Plaintiff alleges that "in 2003, a state court civil action was settled 'after' filed against state DOC" and "acting off total conspiracy for other DOC's - 'retaliations' and 'harassments' continues - and the claims are not the first: See Exhibit 'A'. All defendants are 'personally involved' and told 'others' to get 'involved' as the involved ones in 'retaliations' of me - took my 'legal mail' out box. And refusal to give stationary to file legal papers with the court; as being indigent." (Doc. 34, at 4.) In a separate filing he states that he "was engaged in a protective active [sic], and suffered an adverse action, that continued from there to here at their personal involvements as stated and shown therein. Inasmuch as there is and was a total linkage between the exercise of my constitutional rights and the adverse actions taken against me by the (defendants) that are personally involved as stated. . . ." (Doc. 38, at 1.)

III. Discussion

Section 1983 of Title 42 of the United States Code offers private citizens a cause of action for violations of federal law by state officials.
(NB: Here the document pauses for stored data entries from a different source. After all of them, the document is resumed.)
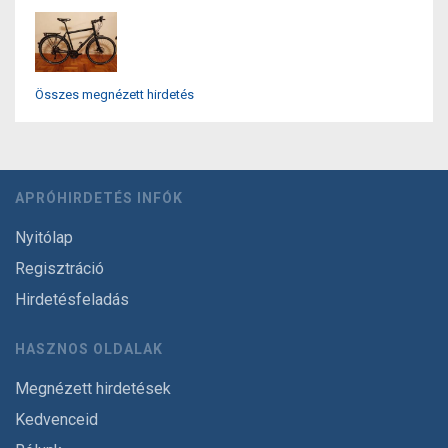
Összes megnézett hirdetés
APRÓHIRDETÉS INFÓK
Nyitólap
Regisztráció
Hirdetésfeladás
HASZNOS OLDALAK
Megnézett hirdetések
Kedvenceid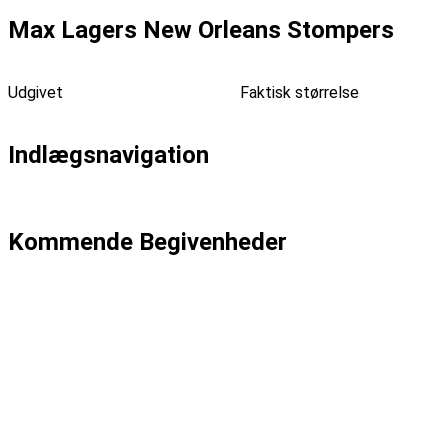
Max Lagers New Orleans Stompers
Udgivet
tirsdag, august 28, 2012
Faktisk størrelse
1000 ×
671
Indlægsnavigation
Udgivet i
Max Lagers New Orleans Stompers (S)
Kommende Begivenheder
Dato: 04-09
Emma Zinck (US)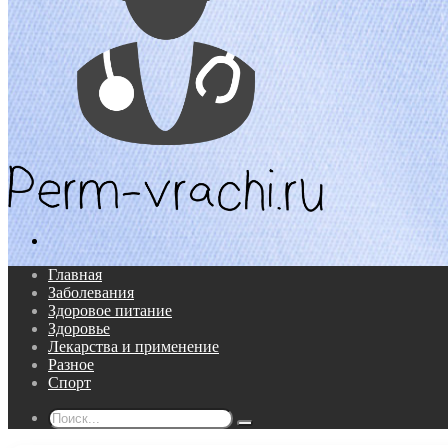
Поиск...
Главная
Заболевания
Здоровое питание
Здоровье
Лекарства и применение
Разное
Спорт
Поиск...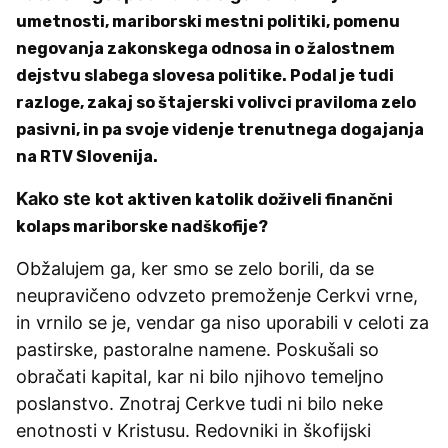
umetnosti, mariborski mestni politiki, pomenu
negovanja zakonskega odnosa in o žalostnem
dejstvu slabega slovesa politike. Podal je tudi
razloge, zakaj so štajerski volivci praviloma zelo
pasivni, in pa svoje videnje trenutnega dogajanja
na RTV Slovenija.
Kako ste
kot aktiven katolik
doživeli finančni
kolaps mariborske nadškofije?
Obžalujem ga, ker smo se zelo borili, da se
neupravičeno odvzeto premoženje Cerkvi vrne,
in vrnilo se je, vendar ga niso uporabili v celoti za
pastirske, pastoralne namene. Poskušali so
obračati kapital, kar ni bilo njihovo temeljno
poslanstvo. Znotraj Cerkve tudi ni bilo neke
enotnosti v Kristusu. Redovniki in škofijski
See 42 U.S.C. § 1983. The statute provides, in pertinent part, as follows:

Every person who, under color of any statute, ordinance, regulation, custom, or usage, of any State or Territory or the District of Columbia, subjects, or causes to be subjected, any citizen of the United States or other person within the jurisdiction thereof to the deprivation of any rights, privileges, or immunities secured by the Constitution and laws, shall be liable to ...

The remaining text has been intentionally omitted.